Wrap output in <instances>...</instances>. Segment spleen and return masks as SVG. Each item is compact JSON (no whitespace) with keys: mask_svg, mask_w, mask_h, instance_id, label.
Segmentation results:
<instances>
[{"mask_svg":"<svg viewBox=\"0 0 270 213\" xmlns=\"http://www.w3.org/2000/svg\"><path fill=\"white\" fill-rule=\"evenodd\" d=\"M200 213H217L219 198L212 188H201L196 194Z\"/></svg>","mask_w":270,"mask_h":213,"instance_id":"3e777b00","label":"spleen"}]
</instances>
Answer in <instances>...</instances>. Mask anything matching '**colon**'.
--
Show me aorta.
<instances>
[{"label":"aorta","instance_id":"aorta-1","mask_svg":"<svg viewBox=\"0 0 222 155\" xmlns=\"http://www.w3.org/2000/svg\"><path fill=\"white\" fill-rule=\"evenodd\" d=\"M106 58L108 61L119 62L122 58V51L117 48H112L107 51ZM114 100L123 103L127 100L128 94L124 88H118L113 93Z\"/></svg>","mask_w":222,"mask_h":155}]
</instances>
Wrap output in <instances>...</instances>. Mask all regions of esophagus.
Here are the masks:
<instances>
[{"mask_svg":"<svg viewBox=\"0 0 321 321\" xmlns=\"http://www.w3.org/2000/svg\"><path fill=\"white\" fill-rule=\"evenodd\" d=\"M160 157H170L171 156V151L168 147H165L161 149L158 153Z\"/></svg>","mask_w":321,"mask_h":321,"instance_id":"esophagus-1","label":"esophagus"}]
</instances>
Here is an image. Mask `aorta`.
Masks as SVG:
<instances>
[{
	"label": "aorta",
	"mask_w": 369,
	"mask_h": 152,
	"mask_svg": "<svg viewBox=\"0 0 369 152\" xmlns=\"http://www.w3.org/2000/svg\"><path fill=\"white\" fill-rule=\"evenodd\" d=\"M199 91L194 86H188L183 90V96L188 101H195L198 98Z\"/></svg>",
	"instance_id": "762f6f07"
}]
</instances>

# [WORK REQUIRED]
Copy only this part of the entries above: the line with "Wrap output in <instances>...</instances>. Segment", the line with "Answer in <instances>...</instances>.", and the lines between, all exactly as written.

# [SOLUTION FOR THIS PROBLEM]
Wrap output in <instances>...</instances>. Segment spleen and return masks as SVG. Each item is compact JSON (no whitespace) with keys: mask_svg, mask_w, mask_h, instance_id, label.
Segmentation results:
<instances>
[{"mask_svg":"<svg viewBox=\"0 0 270 213\" xmlns=\"http://www.w3.org/2000/svg\"><path fill=\"white\" fill-rule=\"evenodd\" d=\"M200 213H217L219 198L212 188H201L196 194Z\"/></svg>","mask_w":270,"mask_h":213,"instance_id":"3e777b00","label":"spleen"}]
</instances>
Answer in <instances>...</instances>. Mask anything matching '**colon**'.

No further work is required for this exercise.